Beberapa studi telah berulang kali menjelaskan faktor-faktor yang dapat membantu para remaja untuk mengurangi perilaku mereka yang berisiko tinggi, seperti berhubungan seks tanpa menggunakan pelindung dan menggunakan narkotika.

Penggunaan narkotika dengan jarum suntik (injecting drug use/ IDU) adalah salah satu dari banyak ketergantungan yang seringkali berawal pada masa remaja.

Tindak Kejahatan

Para anak muda yang berbagi jarum dan suntikan untuk menginjeksi narkotika berada pada risiko yang sangat rentan untuk terkena HIV. Di Indonesia data sejenis itu agak sulit didapatkan, tetapi Depkes (2006) melaporkan bahwa, estimasi pada tahun 2001/2002 pengguna narkotika dengan jarum suntik berkisar antara 30.000 dan 1.000.000 orang dengan prevalensi yang tertular HIV berkisar antara 0,01 dan 0,46 %.
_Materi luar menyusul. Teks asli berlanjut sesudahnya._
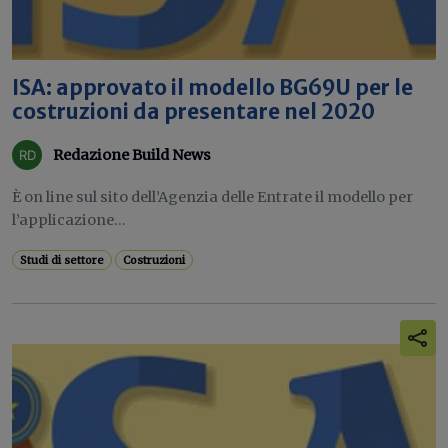
ISA: approvato il modello BG69U per le
costruzioni da presentare nel 2020
Redazione Build News
È on line sul sito dell’Agenzia delle Entrate il modello per
l’applicazione...
Studi di settore
Costruzioni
Pada akhirnya, ketergantungan pada narkotika meningkatkan kemungkinan anak muda dengan kemampuan ekonomi yang terbatas, untuk berpaling kepada tindak kejahatan kriminal ataupun prostitusi untuk membiayai kebutuhan mereka akan narkotika.

Lebih fatal lagi, ketika mengombinasikan penggunaan narkotika dengan jarum suntik juga melakukan prostitusi, akan makin meningkatkan peluang bagi penyebaran HIV dari mereka yang menyuntikkan narkotika dan pasangan seks mereka ke populasi yang lebih luas.

Beban penanggulangan narkotika menjadi bertambah ketika epidemi HIV juga terjadi. Badan Narkotika Kabupaten/Kota (BNK) sudah sepantasnya menggandeng Komisi Penanggulangan AIDS Daerah (KPAD) yang juga ada di kabupeten/kota.

KPAD dengan memanfaatkan klinik voluntary counseling and testing (VCT) yang harus ada di setiap rumah sakit umum daerah, akan memberikan kesempatan secara sukarela kepada para anak muda pengguna narkotika dengan jarum suntik untuk tes HIV dan konseling.

Di setiap kabupaten/kota sudah selayaknya diintegrasikan program penanggulangan narkotika di pusat kesehatan masyarakat (puskesmas) tertentu yang sudah dipersiapkan dengan matang, untuk program penanggulangan narkotika, seperti pengurangan dampak buruk atau penyuntikan yang aman maupun memberikan kemungkinan substitusi terhadap jenis narkotika yang telah direkomendasikan ke arah penyembuhan.